Thank you very much for your opinion.  You're right.  More good ideas to ponder.


----------



## barredcountrycoop

I am in the same situation kuntrygirl. i originally bought 1 ram and 2 ewes. i now have 2 additional rams both born of my ram and two of my ewes and two additional ewes. since i bought the original ram i do not have an exact age for him, he's probably not but three or four but i don't want to keep him too long and in fact have some one that wants him now. i only intend to keep 1 ram and four ewes. my 8 month old ram is beautiful, and i want to keep him, however one of the ewes is his mother. I've been told it wasn't a big problem although i really don't want to breed him with his mother, i am looking to see if i can trade his mother for another unrelated ewe to avoid any problems.


----------



## kuntrygirl

barredcountrycoop said:
			
		

> I am in the same situation kuntrygirl. i originally bought 1 ram and 2 ewes. i now have 2 additional rams both born of my ram and two of my ewes and two additional ewes. since i bought the original ram i do not have an exact age for him, he's probably not but three or four but i don't want to keep him too long and in fact have some one that wants him now. i only intend to keep 1 ram and four ewes. my 8 month old ram is beautiful, and i want to keep him, however one of the ewes is his mother. I've been told it wasn't a big problem although i really don't want to breed him with his mother, i am looking to see if i can trade his mother for another unrelated ewe to avoid any problems.

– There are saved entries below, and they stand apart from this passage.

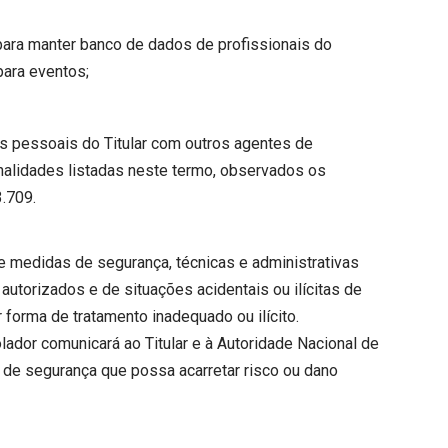
s para manter banco de dados de profissionais do
para eventos;
os pessoais do Titular com outros agentes de
inalidades listadas neste termo, observados os
3.709.
e medidas de segurança, técnicas e administrativas
utorizados e de situações acidentais ou ilícitas de
 forma de tratamento inadequado ou ilícito.
lador comunicará ao Titular e à Autoridade Nacional de
 de segurança que possa acarretar risco ou dano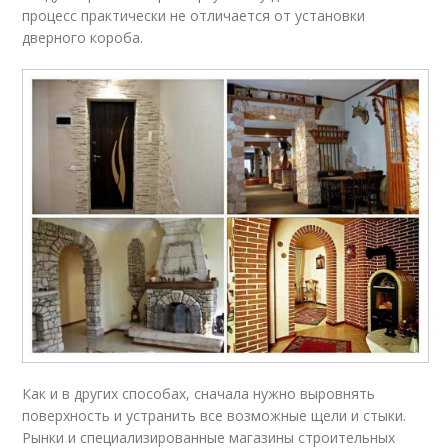
процесс практически не отличается от установки
дверного короба.
Как и в других способах, сначала нужно выровнять
поверхность и устранить все возможные щели и стыки.
Рынки и специализированные магазины строительных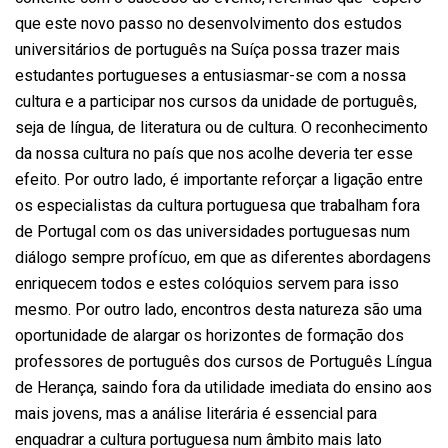
que este novo passo no desenvolvimento dos estudos
universitários de português na Suíça possa trazer mais
estudantes portugueses a entusiasmar-se com a nossa
cultura e a participar nos cursos da unidade de português,
seja de língua, de literatura ou de cultura. O reconhecimento
da nossa cultura no país que nos acolhe deveria ter esse
efeito. Por outro lado, é importante reforçar a ligação entre
os especialistas da cultura portuguesa que trabalham fora
de Portugal com os das universidades portuguesas num
diálogo sempre profícuo, em que as diferentes abordagens
enriquecem todos e estes colóquios servem para isso
mesmo. Por outro lado, encontros desta natureza são uma
oportunidade de alargar os horizontes de formação dos
professores de português dos cursos de Português Língua
de Herança, saindo fora da utilidade imediata do ensino aos
mais jovens, mas a análise literária é essencial para
enquadrar a cultura portuguesa num âmbito mais lato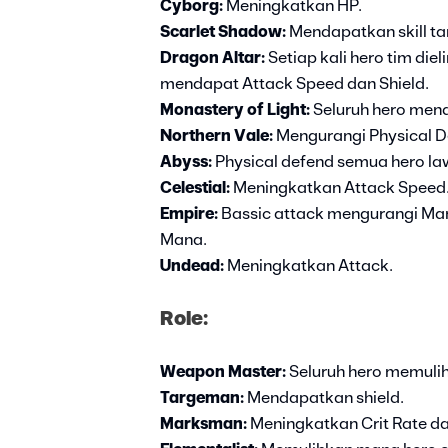
Cyborg:
Meningkatkan HP.
Scarlet Shadow:
Mendapatkan skill t
Dragon Altar:
Setiap kali hero tim die
mendapat Attack Speed dan Shield.
Monastery of Light:
Seluruh hero men
Northern Vale:
Mengurangi Physical D
Abyss:
Physical defend semua hero la
Celestial:
Meningkatkan Attack Speed
Empire:
Bassic attack mengurangi Ma
Mana.
Undead:
Meningkatkan Attack.
Role:
Weapon Master:
Seluruh hero memuli
Targeman:
Mendapatkan shield.
Marksman:
Meningkatkan Crit Rate d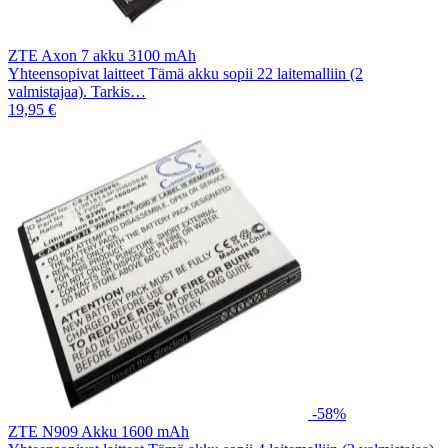
ZTE Axon 7 akku 3100 mAh
Yhteensopivat laitteet Tämä akku sopii 22 laitemalliin (2
valmistajaa). Tarkis…
19,95 €
-58%
ZTE N909 Akku 1600 mAh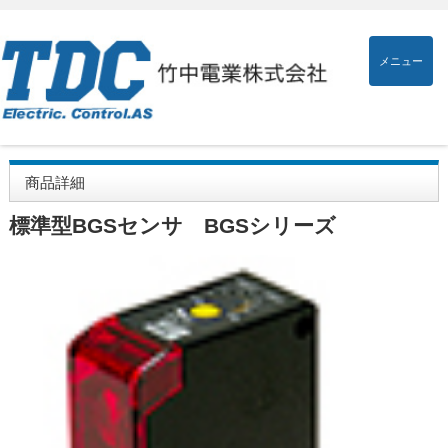
メニュー
商品詳細
標準型BGSセンサ BGSシリーズ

Hey there!  Glad to see that you are from Louisiana.  What city?  Sorry to hear that you are in the same situation with me.  Unfortunately, I processed my adult ram this weekend.  He is in the freezer now.  I brought home 74lbs of meat.

The only other problem is that I now have 3 ram lambs and 1 ewe lamb and I will only be able to keep 1 ram lamb. I will have to either sell the other 2 ram lambs when they are old enough or process them as well.  It's a difficult decision to make but I know that it has to be done.  That will be too many rams with the ewes and too closely related.  I REALLY want to get rid of all of the ram lambs and get an unrelated Ram (if I can find a quality ram).  

I see that your signature says that you have Blackbelly Barbado.  Do you sell any of your males?  


Keep us informed on what you decide to do.

Glad to see another Louisiana friend on this site.


----------



## barredcountrycoop

I would certainly sell one. I have a beautiful 4 year old ram that someone has already asked about buying. I also have a four month old that is looking good. I will try to get a pic of him and download for you to see. My blackbellies are Texas Barbados Blackbelly. I will try to get pics of them online for you to look at. If you are interested I am quite sure we can work out a deal that would be satisfactory. We are not trying to make a living on them, we keep them for pleasure, what we sell pays for some of the feed. Haven't processed any to the freezer yet, but will. I love lamb chops and actually anxious to taste blackbelly. I understand it is quite tastey. HOwever if you have need of a ram I would much prefer to send him to you then eat him ,lol. I'll try to get you pics of him , mom and dad.


----------



## kuntrygirl

barredcountrycoop said:
			
		

> I would certainly sell one. I have a beautiful 4 year old ram that someone has already asked about buying. I also have a four month old that is looking good. I will try to get a pic of him and download for you to see. My blackbellies are Texas Barbados Blackbelly. I will try to get pics of them online for you to look at. If you are interested I am quite sure we can work out a deal that would be satisfactory. We are not trying to make a living on them, we keep them for pleasure, what we sell pays for some of the feed. Haven't processed any to the freezer yet, but will. I love lamb chops and actually anxious to taste blackbelly. I understand it is quite tastey. HOwever if you have need of a ram I would much prefer to send him to you then eat him ,lol. I'll try to get you pics of him , mom and dad.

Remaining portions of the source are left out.